Paper review 5

The Artificial Intelligence Clinician learns optimal treatment strategies for sepsis in intensive care, Nature Medicine (2018) [Paper]

Summary

  • Desicion-marking for the administration of intravenous fluids and vasopressors for sepsis in ICU
  • AI policy, Learned clinician policy, Zero drug policy (fixed action), Random policy
  • The value of the AI Clinician’s selected treatment is on average reliably higher than human clinicians. - In the external set, mortality was lowest in patients for whom clinicians’ actual doses matched the AI decisions

Introduction

Developed the AI Clinician, a computational model using reinforcement learning, which is able to dynamically suggest optimal treatments for adult patients with sepsis in the intensive care unit (ICU). (the administration of intravenous fluids and vasopressors)
MIMIC III - development dataset, eICU - testing dataset
n = 13,666 patients in the MIMIC-III development dataset, n = 3,417 in the MIMIC-III test set and n = 79,073 in the eRI set.
Extracted 48 variables, 4-h time steps

Terminology

  • AI policy: by solving MDP using policy iteration for targeting 90-d survival
  • Clinicians’ policy: behavior policy generated by true trajactories

Method

Building the computational model
MDP

  • S, a finite set of states (in our model, the health states of patients).
  • A, the finite set of actions available from state s (in our model, the dose prescribed of intravenous fluids and vasopressors converted into discrete 25 decisions).
  • T(s′ ,s,a), the transition matrix, containing the probability that action a in state s at time t will lead to state s′ at time t + 1, which describes the dynamics of the system.
  • R(s′), the immediate reward received for transitioning to state s′. Transitions to desirable states yield a positive reward, and reaching undesirable states generates a penalty.
  • γ, the discount factor, which allows modelling of the fact that a future reward is worth less than an immediate reward.
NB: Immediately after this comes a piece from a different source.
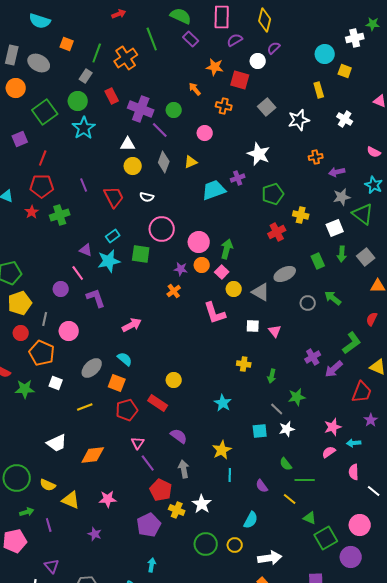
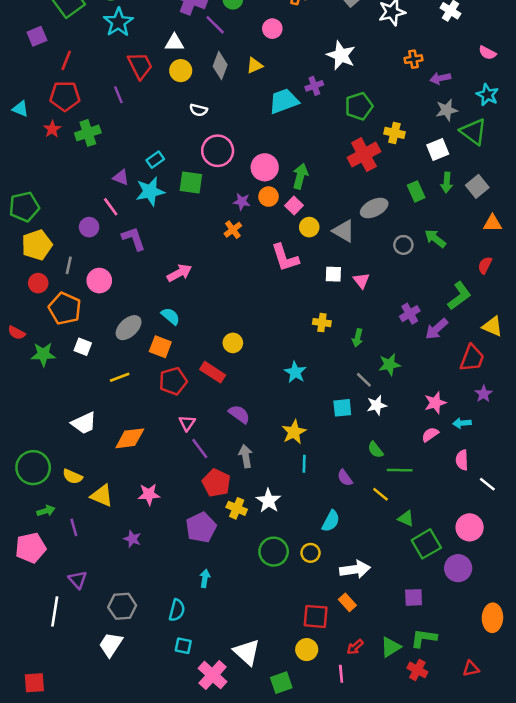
red trapezoid: (114, 197) -> (140, 65), moved
red cross: (277, 232) -> (364, 155), size x1.4

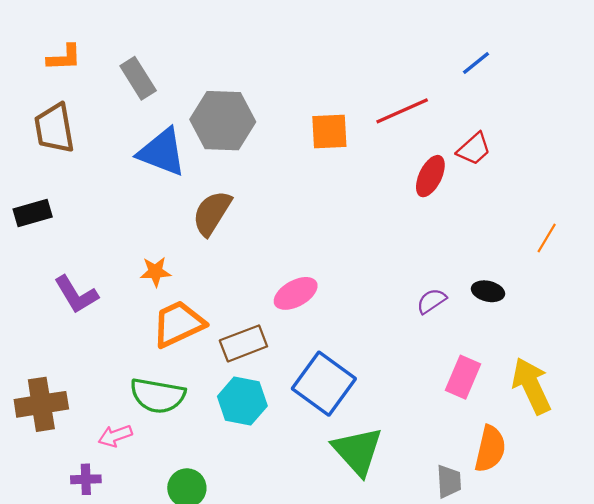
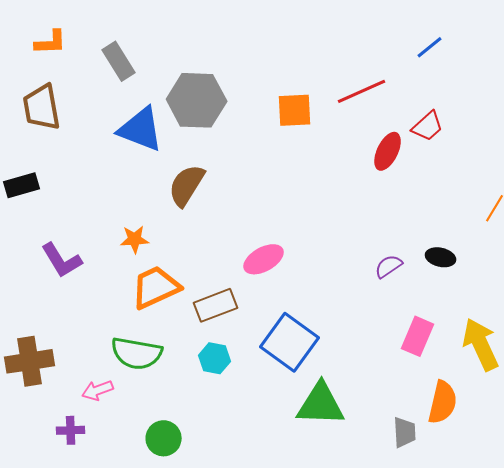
cyan hexagon: (242, 401) -> (215, 358), size x0.7
green triangle: (358, 451) -> (321, 404), turned -46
A sample of 80% of the MIMIC-III cohort was used for model training, and the remaining 20% was used for model validation.
Built 500 different models using 500 different clustering solutions of the training data, and the selected final model maximized the 95% confidence lower bound of the AI policy.
The state space was constructed by k-means++ clustering of the patients’ data, resulting in 750 discrete mutually exclusive patient states.
Used Bayesian and Akaike information criteria to determine the optimal number of clusters.
Two absorbing states were added to the state space, corresponding to death and discharge of the patient.
log-normal distributed variables were log-transformed before standardization, and binary data was centered on zero. The normality of each variable was tested with visual methods: quantile-quantile plots and frequency histograms.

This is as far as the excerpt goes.